PhD student Stephen Leccese, who recently published two journal articles.

Students in Fordham’s MA and PhD programs produce original research of the highest quality, and are encouraged to publish this work when and where it is appropriate during their time in the program. The academic year 2016-2017 saw the appearance of articles by a number of our students in different peer-reviewed volumes and journals. We asked our students who published their work to tell us a little bit about the articles and the writing process and we’ll feature these students and their publications in a short blog series.

First up is Stephen Leccese, an American historian in the PhD program working with Professor Christopher Dietrich. Leccese has achieved the remarkable feat of publishing two journal articles virtually simultaneously. He wrote to tell us about both:

“John D. Rockefeller, Standard Oil, and the Rise of Corporate Public Relations in Progressive America, 1902-1908,” Journal of the Gilded Age and Progressive Era 16.3 (July 2017): 245-63.
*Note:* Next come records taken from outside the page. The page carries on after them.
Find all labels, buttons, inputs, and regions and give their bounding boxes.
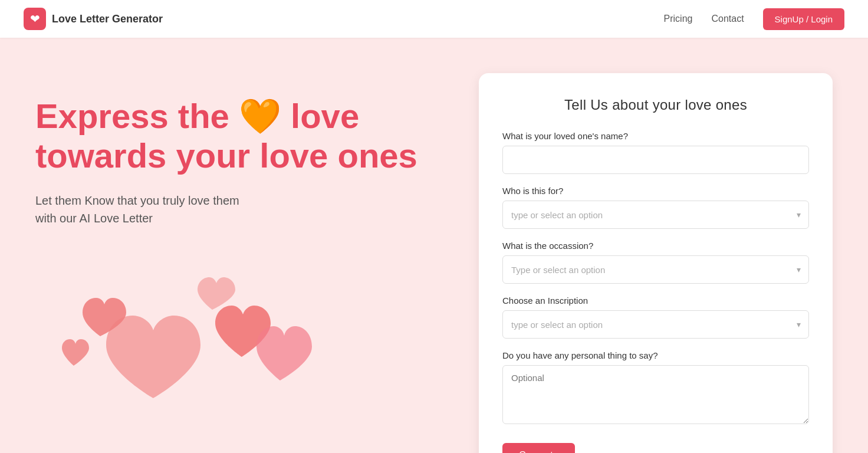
nav-links: Pricing Contact SignUp / Login xyxy=(664,8,844,30)
label-who-for: Who is this for? xyxy=(502,186,809,196)
label-inscription: Choose an Inscription xyxy=(502,296,809,306)
hero-title: Express the 🧡 lovetowards your love ones xyxy=(35,97,455,175)
hero-heart-emoji: 🧡 xyxy=(239,97,281,136)
decorative-hearts xyxy=(35,262,330,416)
hero-subtitle: Let them Know that you truly love them w… xyxy=(35,192,455,227)
select-who-for[interactable]: type or select an option xyxy=(502,201,809,229)
nav-contact[interactable]: Contact xyxy=(711,14,744,24)
label-personal: Do you have any personal thing to say? xyxy=(502,350,809,360)
hero-section: Express the 🧡 lovetowards your love ones… xyxy=(0,38,868,453)
select-occasion[interactable]: Type or select an option xyxy=(502,255,809,284)
form-group-occasion: What is the occassion? Type or select an… xyxy=(502,241,809,284)
brand-logo-icon: ❤ xyxy=(24,8,46,30)
label-occasion: What is the occassion? xyxy=(502,241,809,251)
brand-name: Love Letter Generator xyxy=(52,13,163,25)
select-wrapper-inscription: type or select an option ▾ xyxy=(502,310,809,339)
brand-logo-link[interactable]: ❤ Love Letter Generator xyxy=(24,8,163,30)
textarea-personal[interactable] xyxy=(502,365,809,424)
form-title: Tell Us about your love ones xyxy=(502,97,809,113)
navbar: ❤ Love Letter Generator Pricing Contact … xyxy=(0,0,868,38)
hero-left: Express the 🧡 lovetowards your love ones… xyxy=(35,73,455,418)
form-group-inscription: Choose an Inscription type or select an … xyxy=(502,296,809,339)
form-group-who-for: Who is this for? type or select an optio… xyxy=(502,186,809,229)
form-group-personal: Do you have any personal thing to say? xyxy=(502,350,809,426)
select-inscription[interactable]: type or select an option xyxy=(502,310,809,339)
hero-title-part1: Express the xyxy=(35,97,229,135)
select-wrapper-who-for: type or select an option ▾ xyxy=(502,201,809,229)
input-loved-one-name[interactable] xyxy=(502,146,809,174)
form-group-name: What is your loved one's name? xyxy=(502,131,809,174)
generate-button[interactable]: Generate xyxy=(502,443,575,453)
label-loved-one-name: What is your loved one's name? xyxy=(502,131,809,141)
nav-pricing[interactable]: Pricing xyxy=(664,14,693,24)
signup-login-button[interactable]: SignUp / Login xyxy=(763,8,844,30)
form-card: Tell Us about your love ones What is you… xyxy=(479,73,833,453)
select-wrapper-occasion: Type or select an option ▾ xyxy=(502,255,809,284)
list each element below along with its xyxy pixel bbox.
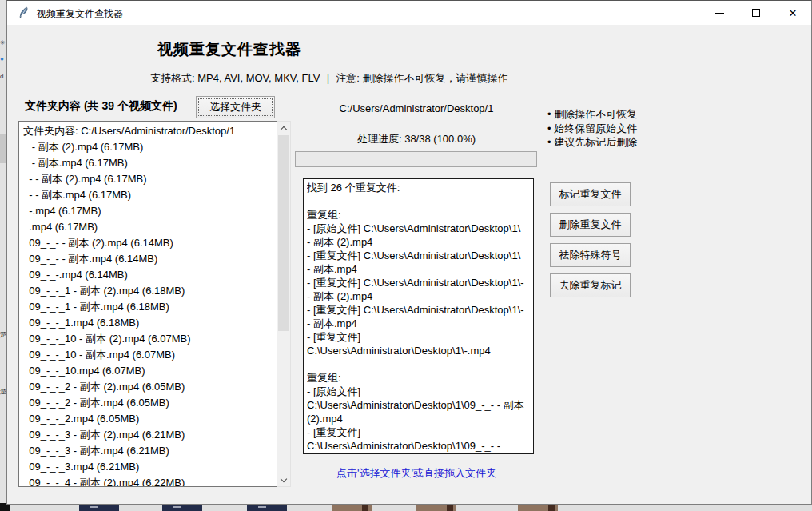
result-line: C:\Users\Administrator\Desktop\1\-.mp4: [307, 344, 530, 357]
result-line: - [重复文件] C:\Users\Administrator\Desktop\…: [307, 249, 530, 262]
file-list-item[interactable]: 09_-_-_3 - 副本 (2).mp4 (6.21MB): [19, 427, 277, 443]
result-line: - 副本.mp4: [307, 317, 530, 330]
remove-special-chars-button[interactable]: 祛除特殊符号: [550, 243, 631, 267]
result-line: - [重复文件]: [307, 425, 530, 439]
file-list-item[interactable]: 09_-_-_10.mp4 (6.07MB): [19, 363, 277, 379]
close-button[interactable]: ✕: [774, 1, 811, 25]
desktop-edge-block: [0, 134, 6, 163]
file-list-item[interactable]: 09_-_-_10 - 副本 (2).mp4 (6.07MB): [19, 331, 277, 347]
mark-duplicates-button[interactable]: 标记重复文件: [550, 182, 631, 206]
folder-content-label: 文件夹内容 (共 39 个视频文件): [25, 99, 177, 114]
duplicate-results-box[interactable]: 找到 26 个重复文件: 重复组:- [原始文件] C:\Users\Admin…: [303, 178, 534, 454]
chevron-up-icon: [280, 126, 286, 132]
app-window: 视频重复文件查找器 ✕ 视频重复文件查找器 支持格式: MP4, AVI, MO…: [6, 0, 812, 505]
scroll-up-button[interactable]: [277, 122, 289, 134]
file-list-item[interactable]: 09_-_-_1.mp4 (6.18MB): [19, 315, 277, 331]
desktop-video-thumbnail[interactable]: [518, 505, 558, 511]
drop-hint-link: 点击'选择文件夹'或直接拖入文件夹: [297, 466, 536, 481]
result-line: C:\Users\Administrator\Desktop\1\09_-_- …: [307, 439, 530, 453]
select-folder-button[interactable]: 选择文件夹: [196, 96, 275, 118]
file-list-scrollbar[interactable]: [277, 121, 291, 487]
title-bar[interactable]: 视频重复文件查找器 ✕: [7, 1, 811, 25]
remove-duplicate-marks-button[interactable]: 去除重复标记: [550, 273, 631, 297]
file-list-item[interactable]: 09_-_-_2.mp4 (6.05MB): [19, 411, 277, 427]
file-list-item[interactable]: - - 副本.mp4 (6.17MB): [19, 187, 277, 203]
progress-text: 处理进度: 38/38 (100.0%): [297, 132, 536, 146]
file-list-item[interactable]: 09_-_-_4 - 副本 (2).mp4 (6.22MB): [19, 475, 277, 487]
selected-folder-path: C:/Users/Administrator/Desktop/1: [297, 102, 536, 114]
result-line: - [原始文件] C:\Users\Administrator\Desktop\…: [307, 222, 530, 235]
minimize-icon: [715, 13, 724, 14]
file-list-item[interactable]: 09_-_-_1 - 副本.mp4 (6.18MB): [19, 299, 277, 315]
desktop-video-thumbnail[interactable]: [79, 505, 119, 511]
file-list-item[interactable]: - - 副本 (2).mp4 (6.17MB): [19, 171, 277, 187]
file-list-item[interactable]: 09_-_-_3.mp4 (6.21MB): [19, 459, 277, 475]
result-line: 找到 26 个重复文件:: [307, 181, 530, 194]
page-title: 视频重复文件查找器: [157, 39, 301, 60]
file-list-item[interactable]: - 副本 (2).mp4 (6.17MB): [19, 139, 277, 155]
progress-bar: [295, 151, 537, 167]
maximize-button[interactable]: [738, 1, 774, 25]
thumbnail-detail: [90, 506, 98, 508]
file-list-item[interactable]: 09_-_- - 副本 (2).mp4 (6.14MB): [19, 235, 277, 251]
file-list-item[interactable]: .mp4 (6.17MB): [19, 219, 277, 235]
file-list-item[interactable]: -.mp4 (6.17MB): [19, 203, 277, 219]
file-list-item[interactable]: 09_-_-_10 - 副本.mp4 (6.07MB): [19, 347, 277, 363]
file-listbox[interactable]: 文件夹内容: C:/Users/Administrator/Desktop/1 …: [18, 121, 277, 487]
window-title: 视频重复文件查找器: [37, 7, 123, 21]
warning-note: • 始终保留原始文件: [547, 122, 637, 136]
delete-duplicates-button[interactable]: 删除重复文件: [550, 213, 631, 237]
file-list-item[interactable]: 09_-_- - 副本.mp4 (6.14MB): [19, 251, 277, 267]
file-list-item[interactable]: 09_-_-_3 - 副本.mp4 (6.21MB): [19, 443, 277, 459]
chevron-down-icon: [280, 475, 286, 481]
thumbnail-detail: [258, 506, 266, 508]
result-line: - 副本 (2).mp4: [307, 289, 530, 303]
result-line: 重复组:: [307, 208, 530, 222]
result-line: - [重复文件] C:\Users\Administrator\Desktop\…: [307, 303, 530, 317]
result-line: - 副本.mp4: [307, 262, 530, 276]
result-line: [307, 194, 530, 208]
result-line: - [重复文件] C:\Users\Administrator\Desktop\…: [307, 276, 530, 289]
file-list-item[interactable]: 09_-_-_2 - 副本 (2).mp4 (6.05MB): [19, 379, 277, 395]
python-feather-icon[interactable]: [18, 6, 30, 19]
desktop-video-thumbnail[interactable]: [416, 505, 456, 511]
close-icon: ✕: [789, 8, 798, 18]
thumbnail-detail: [173, 506, 181, 508]
desktop-video-thumbnail[interactable]: [162, 505, 202, 511]
result-line: [307, 357, 530, 371]
result-line: 重复组:: [307, 371, 530, 385]
scroll-down-button[interactable]: [277, 473, 289, 486]
file-list-item[interactable]: - 副本.mp4 (6.17MB): [19, 155, 277, 171]
result-line: C:\Users\Administrator\Desktop\1\09_-_- …: [307, 398, 530, 412]
result-line: (2).mp4: [307, 412, 530, 425]
minimize-button[interactable]: [701, 1, 738, 25]
result-line: - 副本 (2).mp4: [307, 235, 530, 249]
scrollbar-thumb[interactable]: [278, 135, 289, 331]
window-controls: ✕: [701, 1, 811, 25]
maximize-icon: [752, 9, 760, 17]
file-list-item[interactable]: 09_-_-_1 - 副本 (2).mp4 (6.18MB): [19, 283, 277, 299]
warning-notes: • 删除操作不可恢复• 始终保留原始文件• 建议先标记后删除: [547, 107, 637, 150]
thumbnail-detail: [548, 505, 555, 511]
file-list-item[interactable]: 09_-_-_2 - 副本.mp4 (6.05MB): [19, 395, 277, 411]
desktop-video-thumbnail[interactable]: [247, 505, 287, 511]
desktop-video-thumbnail[interactable]: [332, 505, 372, 511]
screen: ✳●d楚楚 视频重复文件查找器 ✕ 视频重复文件查找器 支持格式: MP4, A…: [0, 0, 812, 511]
file-list-item[interactable]: 文件夹内容: C:/Users/Administrator/Desktop/1: [19, 123, 277, 139]
thumbnail-detail: [447, 505, 453, 511]
desktop-bottom-strip: [0, 505, 812, 511]
format-warning-subtitle: 支持格式: MP4, AVI, MOV, MKV, FLV ｜ 注意: 删除操作…: [150, 71, 508, 86]
result-line: - [重复文件]: [307, 330, 530, 344]
warning-note: • 建议先标记后删除: [547, 135, 637, 150]
warning-note: • 删除操作不可恢复: [547, 107, 637, 122]
thumbnail-detail: [362, 505, 368, 511]
result-line: - [原始文件]: [307, 385, 530, 398]
file-list-item[interactable]: 09_-_-.mp4 (6.14MB): [19, 267, 277, 283]
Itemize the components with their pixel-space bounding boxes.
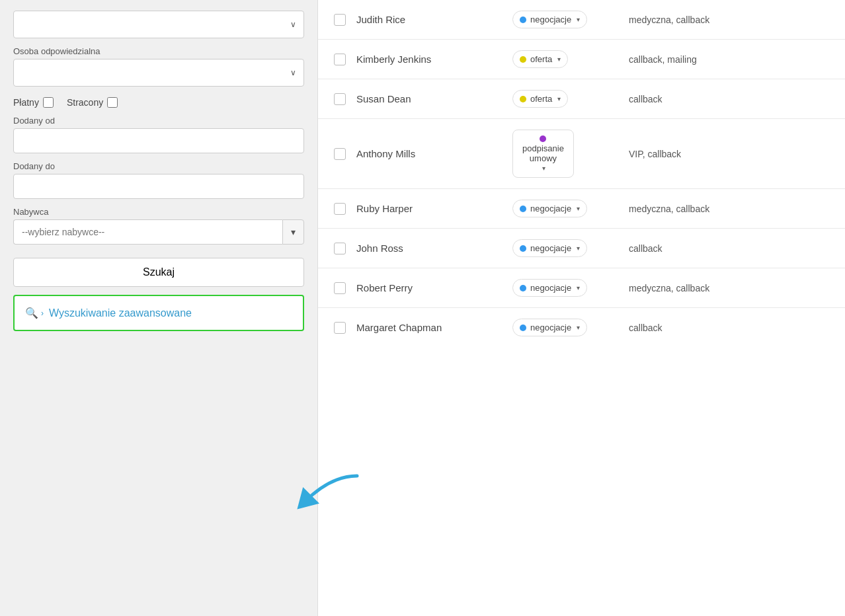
status-dot-icon (520, 17, 526, 23)
contact-name: Ruby Harper (356, 203, 502, 214)
contact-tags: VIP, callback (629, 149, 829, 159)
status-badge: oferta▾ (512, 50, 618, 68)
contact-checkbox[interactable] (334, 322, 346, 334)
contact-checkbox[interactable] (334, 93, 346, 105)
contact-row: Robert Perrynegocjacje▾medyczna, callbac… (318, 268, 845, 308)
contact-row: Margaret Chapmannegocjacje▾callback (318, 308, 845, 347)
status-label: oferta (530, 54, 552, 64)
status-pill[interactable]: negocjacje▾ (512, 200, 587, 217)
chevron-down-icon: ▾ (577, 205, 580, 212)
contact-name: Kimberly Jenkins (356, 54, 502, 65)
contact-checkbox[interactable] (334, 282, 346, 294)
contact-checkbox[interactable] (334, 14, 346, 26)
advanced-search-label: Wyszukiwanie zaawansowane (49, 307, 192, 319)
dodany-do-input[interactable] (13, 174, 304, 199)
nabywca-dropdown-btn[interactable]: ▾ (282, 219, 304, 245)
status-label: podpisanieumowy (522, 143, 564, 163)
checkboxes-row: Płatny Stracony (13, 97, 304, 108)
status-dot-icon (520, 96, 526, 102)
osoba-section: Osoba odpowiedzialna ∨ (13, 46, 304, 87)
status-pill[interactable]: oferta▾ (512, 50, 568, 68)
status-dot-icon (520, 245, 526, 252)
status-badge: negocjacje▾ (512, 200, 618, 217)
osoba-label: Osoba odpowiedzialna (13, 46, 304, 56)
contact-tags: callback (629, 323, 829, 333)
contact-row: Judith Ricenegocjacje▾medyczna, callback (318, 0, 845, 40)
contact-tags: callback, mailing (629, 54, 829, 65)
contact-name: Robert Perry (356, 282, 502, 293)
contact-checkbox[interactable] (334, 148, 346, 160)
status-pill[interactable]: negocjacje▾ (512, 279, 587, 297)
status-pill[interactable]: negocjacje▾ (512, 319, 587, 336)
search-icon: 🔍 (25, 307, 38, 319)
platny-label: Płatny (13, 97, 39, 108)
chevron-down-icon: ▾ (557, 95, 561, 102)
dodany-od-label: Dodany od (13, 116, 304, 126)
contact-tags: callback (629, 94, 829, 104)
status-badge: negocjacje▾ (512, 319, 618, 336)
contact-row: John Rossnegocjacje▾callback (318, 229, 845, 268)
contact-tags: medyczna, callback (629, 283, 829, 293)
chevron-down-icon: ▾ (557, 56, 561, 63)
status-pill[interactable]: negocjacje▾ (512, 239, 587, 257)
nabywca-wrapper: ▾ (13, 219, 304, 245)
contact-name: John Ross (356, 243, 502, 254)
status-label: oferta (530, 94, 552, 104)
search-button[interactable]: Szukaj (13, 258, 304, 287)
nabywca-label: Nabywca (13, 207, 304, 217)
contact-row: Kimberly Jenkinsoferta▾callback, mailing (318, 40, 845, 79)
status-label: negocjacje (530, 243, 571, 253)
contact-checkbox[interactable] (334, 54, 346, 65)
contact-name: Anthony Mills (356, 148, 502, 159)
status-badge: negocjacje▾ (512, 279, 618, 297)
dodany-do-section: Dodany do (13, 161, 304, 199)
chevron-down-icon: ▾ (577, 16, 580, 23)
status-pill[interactable]: negocjacje▾ (512, 11, 587, 28)
status-dot-icon (520, 285, 526, 291)
chevron-down-icon: ▾ (577, 324, 580, 331)
dodany-do-label: Dodany do (13, 161, 304, 171)
contact-name: Judith Rice (356, 14, 502, 25)
status-badge: oferta▾ (512, 90, 618, 108)
contact-name: Margaret Chapman (356, 322, 502, 333)
status-label: negocjacje (530, 323, 571, 332)
status-badge: negocjacje▾ (512, 11, 618, 28)
contact-checkbox[interactable] (334, 203, 346, 215)
contact-tags: callback (629, 243, 829, 254)
chevron-down-icon: ▾ (542, 165, 545, 172)
status-dot-icon (520, 325, 526, 331)
status-label: negocjacje (530, 283, 571, 293)
status-label: negocjacje (530, 15, 571, 24)
status-dot-icon (520, 56, 526, 63)
left-panel: ∨ Osoba odpowiedzialna ∨ Płatny Stracony… (0, 0, 317, 616)
stracony-label: Stracony (67, 97, 103, 108)
osoba-dropdown[interactable] (13, 59, 304, 87)
first-dropdown-wrapper: ∨ (13, 11, 304, 38)
first-dropdown[interactable] (13, 11, 304, 38)
dodany-od-section: Dodany od (13, 116, 304, 153)
status-dot-icon (540, 135, 546, 142)
stracony-checkbox-label[interactable]: Stracony (67, 97, 118, 108)
status-pill[interactable]: oferta▾ (512, 90, 568, 108)
chevron-down-icon: ▾ (577, 284, 580, 291)
advanced-search-box[interactable]: 🔍 › Wyszukiwanie zaawansowane (13, 295, 304, 331)
contact-row: Ruby Harpernegocjacje▾medyczna, callback (318, 189, 845, 229)
stracony-checkbox[interactable] (107, 97, 118, 108)
contact-row: Anthony Millspodpisanieumowy▾VIP, callba… (318, 119, 845, 189)
chevron-right-icon: › (41, 309, 44, 318)
right-panel: Judith Ricenegocjacje▾medyczna, callback… (317, 0, 845, 616)
platny-checkbox[interactable] (43, 97, 54, 108)
status-dot-icon (520, 206, 526, 212)
nabywca-input[interactable] (13, 219, 282, 245)
contact-tags: medyczna, callback (629, 204, 829, 214)
contact-tags: medyczna, callback (629, 15, 829, 25)
nabywca-section: Nabywca ▾ (13, 207, 304, 245)
contact-row: Susan Deanoferta▾callback (318, 79, 845, 119)
contact-checkbox[interactable] (334, 243, 346, 254)
contact-name: Susan Dean (356, 93, 502, 104)
platny-checkbox-label[interactable]: Płatny (13, 97, 54, 108)
status-pill[interactable]: podpisanieumowy▾ (512, 130, 574, 178)
dodany-od-input[interactable] (13, 128, 304, 153)
status-badge: podpisanieumowy▾ (512, 130, 618, 178)
osoba-dropdown-wrapper: ∨ (13, 59, 304, 87)
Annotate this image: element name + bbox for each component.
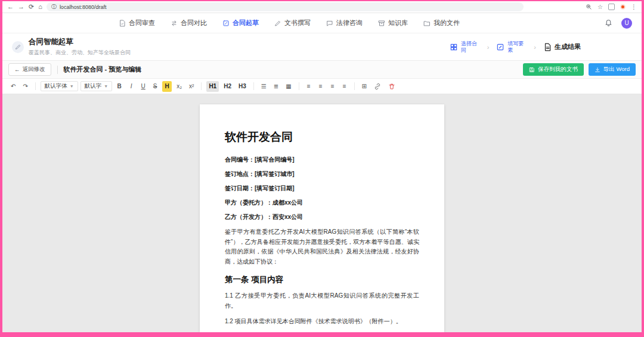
- nav-item-contract-compare[interactable]: 合同对比: [171, 18, 207, 27]
- document-toolbar: ← 返回修改 软件开发合同 - 预览与编辑 保存到我的文书 导出 Word: [2, 61, 642, 79]
- recording-indicator-icon[interactable]: [620, 4, 626, 10]
- pen-icon: [274, 20, 281, 27]
- heading2-button[interactable]: H2: [221, 81, 234, 92]
- nav-item-contract-review[interactable]: 合同审查: [119, 18, 155, 27]
- contract-title: 软件开发合同: [225, 129, 419, 145]
- zoom-icon[interactable]: [586, 4, 592, 10]
- nav-item-label: 合同审查: [129, 18, 155, 27]
- nav-item-label: 法律咨询: [336, 18, 363, 27]
- chevron-right-icon: ›: [487, 44, 490, 51]
- page-title: 合同智能起草: [29, 37, 131, 47]
- nav-item-legal-consult[interactable]: 法律咨询: [326, 18, 363, 27]
- section-heading: 第一条 项目内容: [225, 274, 419, 285]
- editor-canvas: 软件开发合同 合同编号：[填写合同编号] 签订地点：[填写签订城市] 签订日期：…: [2, 94, 642, 332]
- chevron-down-icon: ▼: [70, 84, 74, 88]
- address-bar[interactable]: ⓘ localhost:8080/draft: [47, 2, 524, 11]
- divider: [57, 66, 58, 74]
- section-paragraph: 1.1 乙方接受甲方委托，负责AI大模型RAG知识问答系统的完整开发工作。: [225, 291, 419, 311]
- contract-field: 乙方（开发方）：西安xx公司: [225, 213, 419, 221]
- highlight-color-button[interactable]: H: [162, 81, 172, 92]
- page-subtitle: 覆盖民事、商业、劳动、知产等全场景合同: [29, 49, 131, 57]
- site-info-icon[interactable]: ⓘ: [51, 3, 57, 11]
- link-icon[interactable]: [371, 81, 383, 92]
- back-arrow-icon: ←: [14, 66, 20, 73]
- step-fill-elements[interactable]: 填写要素: [496, 41, 527, 54]
- export-button-label: 导出 Word: [603, 66, 630, 73]
- font-family-select[interactable]: 默认字体 ▼: [41, 81, 78, 91]
- url-text: localhost:8080/draft: [60, 4, 107, 10]
- image-icon[interactable]: ▦: [283, 81, 293, 92]
- nav-item-contract-draft[interactable]: 合同起草: [222, 18, 259, 27]
- step-label: 选择合同: [461, 41, 480, 54]
- table-icon[interactable]: ⊞: [360, 81, 369, 92]
- app-navbar: 合同审查 合同对比 合同起草 文书撰写 法律咨询: [2, 13, 642, 33]
- editor-toolbar: ↶ ↷ 默认字体 ▼ 默认字 ▼ B I U S H x₂ x² H1 H2 H…: [2, 79, 642, 94]
- bullet-list-icon[interactable]: ☰: [259, 81, 269, 92]
- chevron-down-icon: ▼: [104, 84, 108, 88]
- bold-button[interactable]: B: [114, 81, 124, 92]
- nav-item-label: 合同起草: [233, 18, 259, 27]
- document-page[interactable]: 软件开发合同 合同编号：[填写合同编号] 签订地点：[填写签订城市] 签订日期：…: [200, 104, 444, 332]
- redo-button[interactable]: ↷: [20, 81, 30, 92]
- underline-button[interactable]: U: [138, 81, 148, 92]
- nav-item-label: 文书撰写: [284, 18, 311, 27]
- font-size-value: 默认字: [85, 82, 102, 90]
- divider: [201, 82, 202, 90]
- align-left-icon[interactable]: ≡: [304, 81, 314, 92]
- delete-trash-icon[interactable]: [386, 81, 398, 92]
- browser-home-button[interactable]: ⌂: [38, 4, 42, 10]
- numbered-list-icon[interactable]: ≣: [271, 81, 281, 92]
- divider: [299, 82, 299, 90]
- export-word-button[interactable]: 导出 Word: [589, 63, 636, 76]
- align-right-icon[interactable]: ≡: [328, 81, 338, 92]
- back-to-edit-button[interactable]: ← 返回修改: [8, 63, 51, 76]
- align-center-icon[interactable]: ≡: [316, 81, 326, 92]
- contract-preamble: 鉴于甲方有意委托乙方开发AI大模型RAG知识问答系统（以下简称“本软件”），乙方…: [225, 227, 419, 267]
- browser-menu-icon[interactable]: ⋮: [631, 4, 637, 10]
- grid-icon: [450, 43, 458, 51]
- nav-item-document-writing[interactable]: 文书撰写: [274, 18, 311, 27]
- chevron-right-icon: ›: [534, 44, 536, 51]
- step-indicator: 选择合同 › 填写要素 › 生成结果: [450, 41, 632, 54]
- heading3-button[interactable]: H3: [236, 81, 249, 92]
- align-justify-icon[interactable]: ≡: [340, 81, 349, 92]
- step-label: 填写要素: [507, 41, 527, 54]
- download-icon: [595, 67, 600, 73]
- step-select-contract[interactable]: 选择合同: [450, 41, 480, 54]
- save-to-my-docs-button[interactable]: 保存到我的文书: [523, 63, 584, 76]
- document-title-label: 软件开发合同 - 预览与编辑: [64, 65, 142, 74]
- step-label: 生成结果: [555, 44, 581, 50]
- nav-item-knowledge-base[interactable]: 知识库: [378, 18, 408, 27]
- edit-square-icon: [496, 43, 504, 51]
- bookmark-star-icon[interactable]: ☆: [597, 4, 603, 10]
- save-button-label: 保存到我的文书: [538, 66, 578, 73]
- notification-bell-icon[interactable]: [605, 18, 612, 29]
- contract-field: 甲方（委托方）：成都xx公司: [225, 199, 419, 207]
- nav-item-my-files[interactable]: 我的文件: [423, 18, 460, 27]
- browser-back-button[interactable]: ←: [7, 4, 14, 10]
- font-size-select[interactable]: 默认字 ▼: [80, 81, 112, 91]
- chat-icon: [326, 20, 333, 27]
- divider: [253, 82, 254, 90]
- draft-logo-icon: [12, 41, 24, 53]
- heading1-button[interactable]: H1: [206, 81, 219, 92]
- contract-field: 签订地点：[填写签订城市]: [225, 170, 419, 178]
- step-generate-result[interactable]: 生成结果: [543, 43, 581, 51]
- italic-button[interactable]: I: [126, 81, 136, 92]
- edit-square-icon: [222, 20, 230, 27]
- archive-icon: [378, 20, 385, 27]
- user-avatar[interactable]: U: [621, 18, 632, 29]
- compare-icon: [171, 20, 178, 27]
- back-button-label: 返回修改: [23, 66, 45, 73]
- doc-check-icon: [119, 20, 126, 27]
- undo-button[interactable]: ↶: [8, 81, 18, 92]
- document-icon: [543, 43, 552, 51]
- browser-forward-button[interactable]: →: [18, 4, 24, 10]
- save-icon: [529, 67, 535, 73]
- strikethrough-button[interactable]: S: [150, 81, 160, 92]
- subscript-button[interactable]: x₂: [174, 81, 184, 92]
- extension-icon[interactable]: [608, 4, 615, 10]
- browser-refresh-button[interactable]: ⟳: [29, 4, 34, 10]
- superscript-button[interactable]: x²: [187, 81, 196, 92]
- screen: ← → ⟳ ⌂ ⓘ localhost:8080/draft ☆ ⋮ 合同审查: [0, 0, 644, 337]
This article is a shortened version of my Master’s research paper, which Prof. Chris Dietrich advised. I became interested in progressivism in Prof. Dietrich’s American Political and Intellectual History since 1877 class, particularly on how the “robber barons” defended themselves against attacks from progressive muckrakers who exposed businessmen’s unethical practices. For a case study, it was natural to look at the Standard Oil Company, the most visible of the great trusts and the subject of muckraker Ida Tarbell’s classic The History of the Standard Oil Company. Since the Supreme Court successfully dissolved Standard Oil in 1911, historians have exclusively considered the company’s response to Ida Tarbell insufficient from a public relations perspective. Yet from what I saw, no historians had actually examined what the company did do. That was how I found my historiographical gap. I decided to go into the archives and tell the story of how Standard Oil and John D. Rockefeller attempted to recover their reputations with public statements, official histories, and some of the first professional PR agents in American history. When placed in historical context, this response was groundbreaking – the field of PR was in its infancy, so Standard Oil agents were largely making this up as they went along. Going further, I tied this small study to the Progressive Movement at large. In the Standard Oil case, progressives attacked a corporation, and that corporation defended itself by developing the PR field. This started a trend of other businesses following suit, and by the 1920s the modern public relations field was largely established. Therefore, I argue that the anti-business activities of the progressives inadvertently helped big business establish itself. The editor of the Journal of the Gilded Age and Progressive Era liked this provocative argument about progressivism, and it definitely helped get this article published.

 

“Economic Inequality and the New School of American Economics,” Special Issue – Growing Apart: Religious Reflection on the Rise of Economic Inequality, Religions 8.6 (2017): 99-110.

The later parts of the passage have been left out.